# Automotive Eye Candy



## Steve244 (Jul 22, 2001)

Surf while you build.

I'm not sure which I like more, cars & girls, or concept cars... you decide.

Although there's always something nice about trucks.


----------



## Disco58 (Apr 10, 2011)

Steve244 said:


> Surf while you build.
> 
> I'm not sure which I like more, cars & girls, or concept cars... you decide.
> 
> Although there's always something nice about trucks.


Interesting to see a the one sitting at the Iowa-80 truckstop, which is only about six or seven miles west of me in Walcott, IA, and I've been in it more times than I can count. I do believe it is as advertised, "The World's Largest Truckstop". In the 70's when I first got into trucking with my dad it was just a Standard Oil truckstop, albeit a very popular one. One thing that I think helped was that it sits on the north side of I-80, and if you were westbound it was on the right side, right off exit 284, and therefore closer. There was a Union 76 on the south side of I-80, but you'd have to turn left and cross over the highway. If you'd had a lot of coffee....The Quad Cities (Davenport and Bettendorf IA, and Moline and Rock Island IL) used to be THE agricultural/construction equipment manufacturing hub of the world, and a great deal of that equipment was trucked west to the corn and wheat fields. Over the years it has morphed into a massive entity, with a parking lot that boggles the mind. If you get stuck parking out in the north forty you just about need shuttle service to get to the main building. The museum/office building out back is bigger than the original truckstop.
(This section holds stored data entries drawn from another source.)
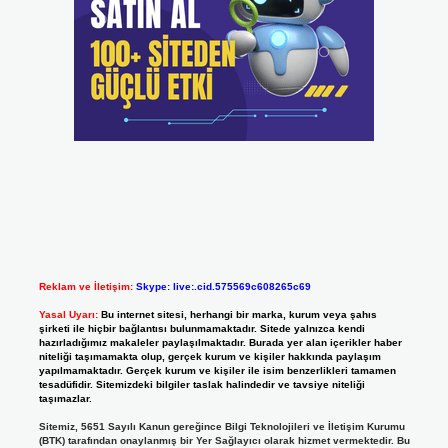
Reklam ve İletişim:
Skype: live:.cid.575569c608265c69
Yasal Uyarı:
Bu internet sitesi, herhangi bir marka, kurum veya şahıs
şirketi ile hiçbir bağlantısı bulunmamaktadır. Sitede yalnızca kendi
hazırladığımız makaleler paylaşılmaktadır. Burada yer alan içerikler haber
niteliği taşımamakta olup, gerçek kurum ve kişiler hakkında paylaşım
yapılmamaktadır. Gerçek kurum ve kişiler ile isim benzerlikleri tamamen
tesadüfidir. Sitemizdeki bilgiler taslak halindedir ve tavsiye niteliği
taşımazlar.
Sitemiz, 5651 Sayılı Kanun gereğince Bilgi Teknolojileri ve İletişim Kurumu
(BTK) tarafından onaylanmış bir Yer Sağlayıcı olarak hizmet vermektedir. Bu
Hell, I think just the chrome store in the main building is bigger than the original truckstop!


----------



## steve123 (Feb 9, 2009)

Thanks for the links!


Steve


----------



## Steve244 (Jul 22, 2001)

Disco58 said:


> Interesting to see a the one sitting at the Iowa-80 truckstop, which is only about six or seven miles west of me in Walcott, IA, and I've been in it more times than I can count. I do believe it is as advertised, "The World's Largest Truckstop". In the 70's when I first got into trucking with my dad it was just a Standard Oil truckstop, albeit a very popular one. One thing that I think helped was that it sits on the north side of I-80, and if you were westbound it was on the right side, right off exit 284, and therefore closer. There was a Union 76 on the south side of I-80, but you'd have to turn left and cross over the highway. If you'd had a lot of coffee....The Quad Cities (Davenport and Bettendorf IA, and Moline and Rock Island IL) used to be THE agricultural/construction equipment manufacturing hub of the world, and a great deal of that equipment was trucked west to the corn and wheat fields. Over the years it has morphed into a massive entity, with a parking lot that boggles the mind. If you get stuck parking out in the north forty you just about need shuttle service to get to the main building. The museum/office building out back is bigger than the original truckstop. Hell, I think just the chrome store in the main building is bigger than the original truckstop!



That's pretty funny. I remember travelling I80 back in the 80s but I don't remember that truck stop. The one I do remember was in Wyoming. It was immortalized in a Tom Robbins' book and I made a point to stop there. Little America...

Must be something magical about big rigs and I80...


----------



## steve123 (Feb 9, 2009)

This is really a great link!

Thanks again, Steve


Steve


----------